The Vermont Medical Society is asking lawmakers to address the problem by funneling more of Vermont’s overall health care budget into primary care.
And the society wants elected officials to do that by requiring all insurers, public and private, to devote a minimum percentage of all claims paid to primary care services.
“So the way that the primary care spend works, we would be asking all insurers to devote 12% of their… budget to primary care,” Winters said.
At primary care practices like Monarch Maples, the inability to generate sufficient revenue under the current payment structure is already taking a toll.
Tyson said practice has already instituted 15-minute limitations on patients visits. And they still struggle to see the young patients that need them.
“The feedback we’re getting from the community is just extreme frustration,” Tyson said. “And we are concerned that we don’t have what it takes, financially, to be able to sustain this unless we become a clinic that just churns patients out every five minutes.”
Susan Barrett, executive director of the Green Mountain Care Board, which regulates all health care providers in the state, said the goal of the bill seeking 12% for primary care is spot on.
“We support increased spending on primary care,” Barrett said. “But we can’t just say a number and say 'OK that’s the number we need it to be.'”
Right now, Barrett said, the complexity of claims data makes it difficult to pinpoint exactly how much is being spent on primary care services.

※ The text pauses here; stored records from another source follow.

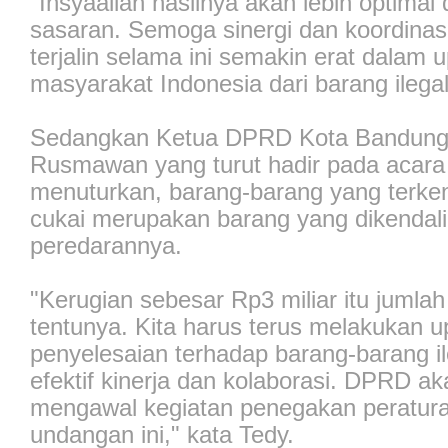
"Insyaallah hasilnya akan lebih optimal 
sasaran. Semoga sinergi dan koordinasi
terjalin selama ini semakin erat dalam 
masyarakat Indonesia dari barang ilega
Sedangkan Ketua DPRD Kota Bandung
Rusmawan yang turut hadir pada acara 
menuturkan, barang-barang yang terke
cukai merupakan barang yang dikendal
peredarannya.
"Kerugian sebesar Rp3 miliar itu jumla
tentunya. Kita harus terus melakukan 
penyelesaian terhadap barang-barang il
efektif kinerja dan kolaborasi. DPRD ak
mengawal kegiatan penegakan peratur
undangan ini," kata Tedy.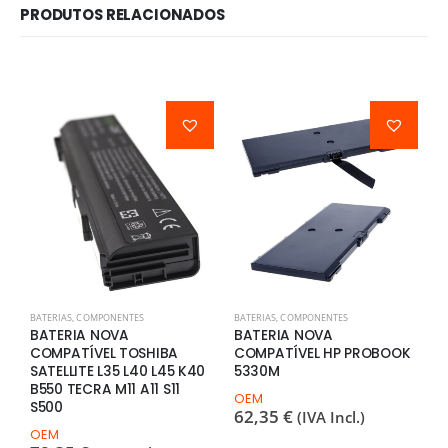
PRODUTOS RELACIONADOS
BATERIAS
,
COMPONENTES
BATERIAS
,
COMPONENTES
B
BATERIA NOVA
BATERIA NOVA
B
COMPATÍVEL TOSHIBA
COMPATÍVEL HP PROBOOK
C
SATELLITE L35 L40 L45 K40
5330M
T
B550 TECRA M11 A11 S11
T
OEM
S500
62,35
€
(IVA Incl.)
O
5
OEM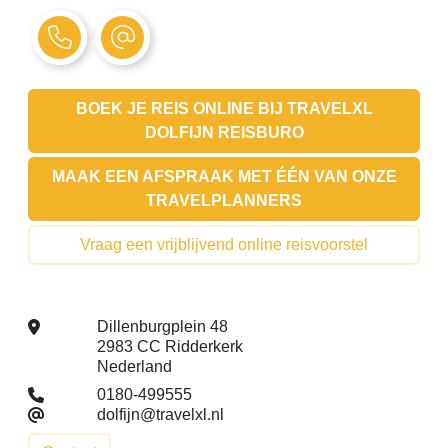
BOEK JE REIS ONLINE BIJ
TRAVELXL
DOLFIJN REISBURO
MAAK EEN AFSPRAAK MET ÉÉN VAN ONZE
TRAVELPLANNERS
Vraag een vrijblijvend online reisvoorstel
Dillenburgplein 48
2983 CC Ridderkerk
Nederland
0180-499555
dolfijn@travelxl.nl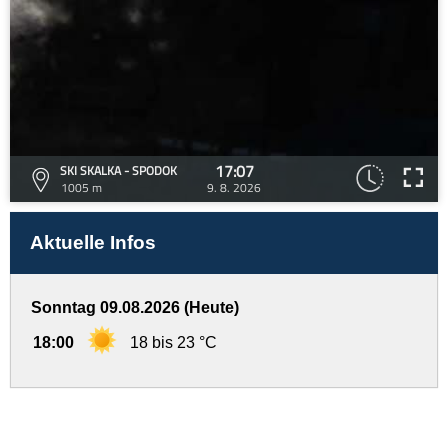
17:07
SKI SKALKA - SPODOK
1005 m
9. 8. 2026
Aktuelle Infos
Sonntag 09.08.2026 (Heute)
18:00
18 bis 23 °C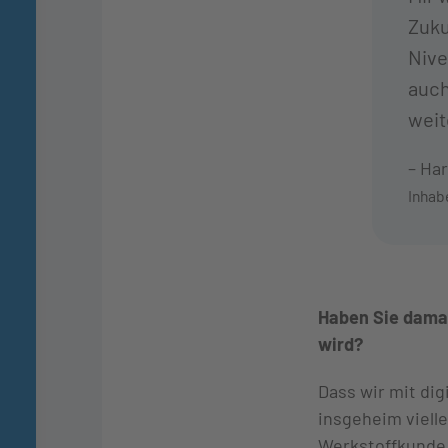
Zuku
Nive
auch
weit
– Har
Inhab
Haben Sie damal
wird?
Dass wir mit di
insgeheim viell
Werkstoffkunde 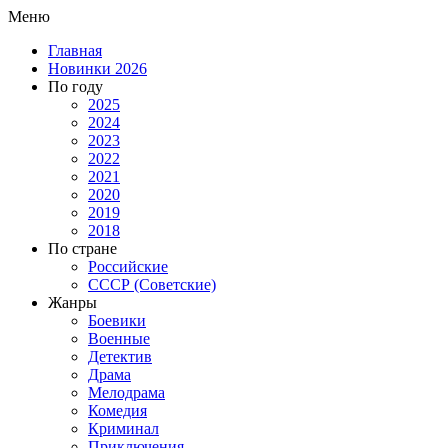
Меню
Главная
Новинки 2026
По году
2025
2024
2023
2022
2021
2020
2019
2018
По стране
Российские
СССР (Советские)
Жанры
Боевики
Военные
Детектив
Драма
Мелодрама
Комедия
Криминал
Приключения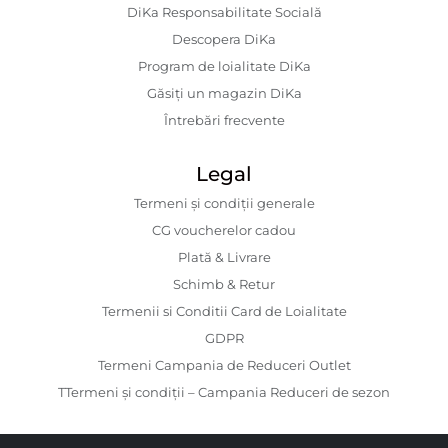
DiKa Responsabilitate Socială
Descopera DiKa
Program de loialitate DiKa
Găsiți un magazin DiKa
Întrebări frecvente
Legal
Termeni și condiții generale
CG voucherelor cadou
Plată & Livrare
Schimb & Retur
Termenii si Conditii Card de Loialitate
GDPR
Termeni Campania de Reduceri Outlet
TTermeni și condiții – Campania Reduceri de sezon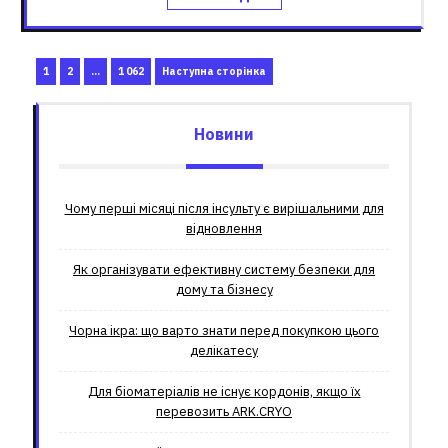
Пагінація
Сторінка
Сторінка
Сторінка
1
2
…
1 062
Наступна сторінка
записів
Новини
Чому перші місяці після інсульту є вирішальними для
відновлення
Як організувати ефективну систему безпеки для
дому та бізнесу
Чорна ікра: що варто знати перед покупкою цього
делікатесу
Для біоматеріалів не існує кордонів, якщо їх
перевозить ARK.CRYO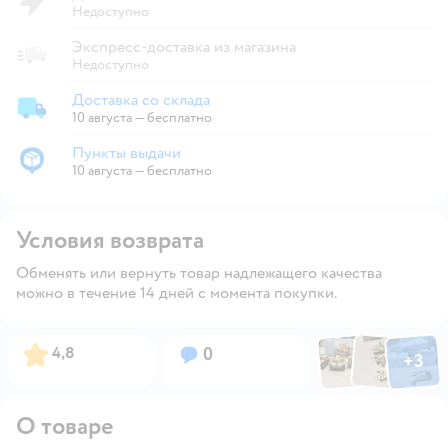
Недоступно
Экспресс-доставка из магазина
Недоступно
Доставка со склада
Доставка со склада
10 августа
—
бесплатно
Пункты выдачи
Пункты выдачи
10 августа
—
бесплатно
Условия возврата
Обменять или вернуть товар надлежащего качества
можно в течение 14 дней с момента покупки.
Фото по
Фото пользовател
Фото пользо
Рейтинг:
Вопросов:
4,8
0
+
3
Открыть га
О товаре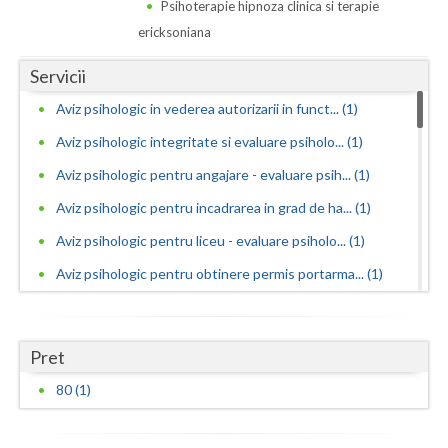
Dolj
Psihoterapie hipnoza clinica si terapie
ericksoniana
Galati
Servicii
Giurgiu
Aviz psihologic in vederea autorizarii in funct... (1)
Gorj
Aviz psihologic integritate si evaluare psiholo... (1)
Harghita
Aviz psihologic pentru angajare - evaluare psih... (1)
Hunedoara
Aviz psihologic pentru incadrarea in grad de ha... (1)
Aviz psihologic pentru liceu - evaluare psiholo... (1)
Ialomita
Aviz psihologic pentru obtinere permis portarma... (1)
Iasi
Aviz psihologic pentru obtinerea permisului de ... (1)
Ilfov
Aviz psihologic pentru ocuparea functiilor publ... (1)
Pret
Maramures
Aviz psihologic pentru ocuparea postului de ins... (1)
80 (1)
Mehedinti
Aviz psihologic pentru scoala - evaluare psihol... (1)
Aviz psihologic si evaluare clinica la cerere c... (1)
Mures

She said picking a number — 12% in this instance — won’t necessarily result in more money for the providers who need it.
Barrett said the surest way to infuse resources into primary care is to transform the structure Vermont uses to compensate providers.
And she said that means moving away from a fee-for-service model that reimburses providers for procedures.

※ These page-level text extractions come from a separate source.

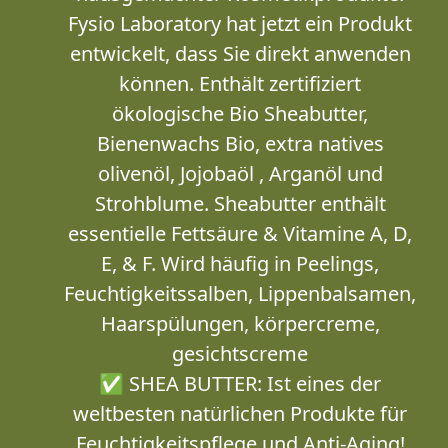
Fysio Laboratory hat jetzt ein Produkt
entwickelt, dass Sie direkt anwenden
können. Enthält zertifiziert
ökologische Bio Sheabutter,
Bienenwachs Bio, extra natives
olivenöl, Jojobaöl , Arganöl und
Strohblume. Sheabutter enthält
essentielle Fettsäure & Vitamine A, D,
E, & F. Wird häufig in Peelings,
Feuchtigkeitssalben, Lippenbalsamen,
Haarspülungen, körpercreme,
gesichtscreme
✅ SHEA BUTTER: Ist eines der
weltbesten natürlichen Produkte für
Feuchtigkeitspflege und Anti-Aging!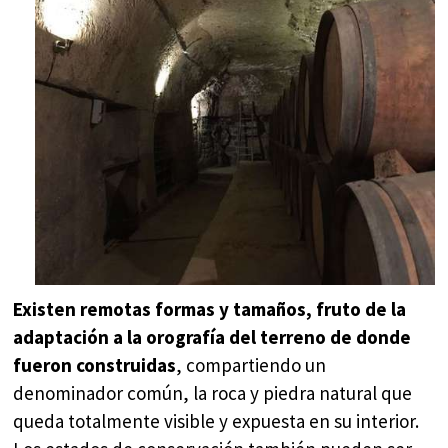
Existen remotas formas y tamaños, fruto de la
adaptación a la orografía del terreno de donde
fueron construidas
, compartiendo un
denominador común, la roca y piedra natural que
queda totalmente visible y expuesta en su interior.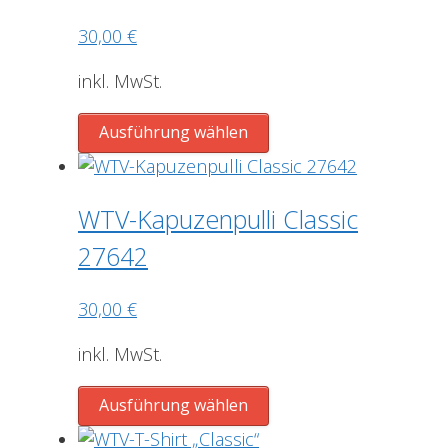
Optionen
30,00
€
können
auf
inkl. MwSt.
der
Produktseite
Dieses
Ausführung wählen
gewählt
Produkt
werden
weist
mehrere
WTV-Kapuzenpulli Classic
Varianten
27642
auf.
Die
30,00
€
Optionen
können
inkl. MwSt.
auf
der
Dieses
Ausführung wählen
Produktseite
Produkt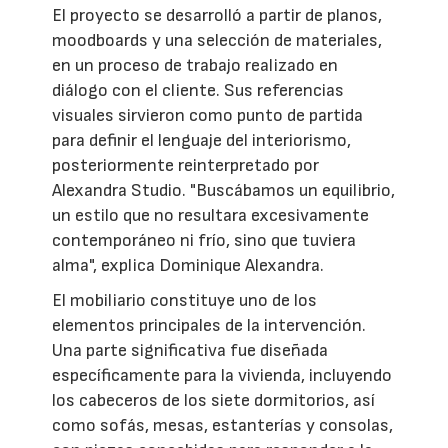
El proyecto se desarrolló a partir de planos,
moodboards y una selección de materiales,
en un proceso de trabajo realizado en
diálogo con el cliente. Sus referencias
visuales sirvieron como punto de partida
para definir el lenguaje del interiorismo,
posteriormente reinterpretado por
Alexandra Studio. "Buscábamos un equilibrio,
un estilo que no resultara excesivamente
contemporáneo ni frío, sino que tuviera
alma", explica Dominique Alexandra.
El mobiliario constituye uno de los
elementos principales de la intervención.
Una parte significativa fue diseñada
específicamente para la vivienda, incluyendo
los cabeceros de los siete dormitorios, así
como sofás, mesas, estanterías y consolas,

“What we need to do is move to a system that looks at a larger bucket of the money being spent on value-based care, so that the focus of the payment is on primary care,” Barrett said.
Policymakers have talked a lot about merits of value-based care over the past decade.
One of the things that we’ve been talking about in the Legislature… quite a bit is the fact that we aren’t moving fast enough."
The idea is to give hospitals and other providers a set amount of money to care for a defined number of patients, so that instead of making money when they perform expensive procedures, they save money by keeping patients healthy enough to avoid those surgical interventions.
Barrett concedes that discussions about value-based payments have not yet translated into much action.
“One of the things that we’ve been talking about in the Legislature… quite a bit is the fact that we aren’t moving fast enough,” she said.
The Green Mountain Care Board is now asking lawmakers for about $5 million to launch a process that Barrett said will expedite the transition to a global budgeting system, and ensure primary care providers will stay solvent.
“We need to get to work on it now. And that is our proposal in the Legislature, to start working on that this summer,” she said.
The Vermont Medical Society wants a guaranteed minimum payout from insurers for primary care services. And the Green Mountain Care Board wants money to overhaul the payment structure.
Legislation approved by the Senate Committee on Health and Welfare last week grants the allocation to Green Mountain Care Board.
And it begins a process that could eventually result in primary care providers getting a larger chunk of overall claims paid by insurance companies.
Chittenden County Sen. Ginny Lyons, who chairs that committee, said lawmakers are also considering other ways to get more money to primary care.
“I, for one, believe that if we don’t do something for primary care, our health care system is in great jeopardy," she said.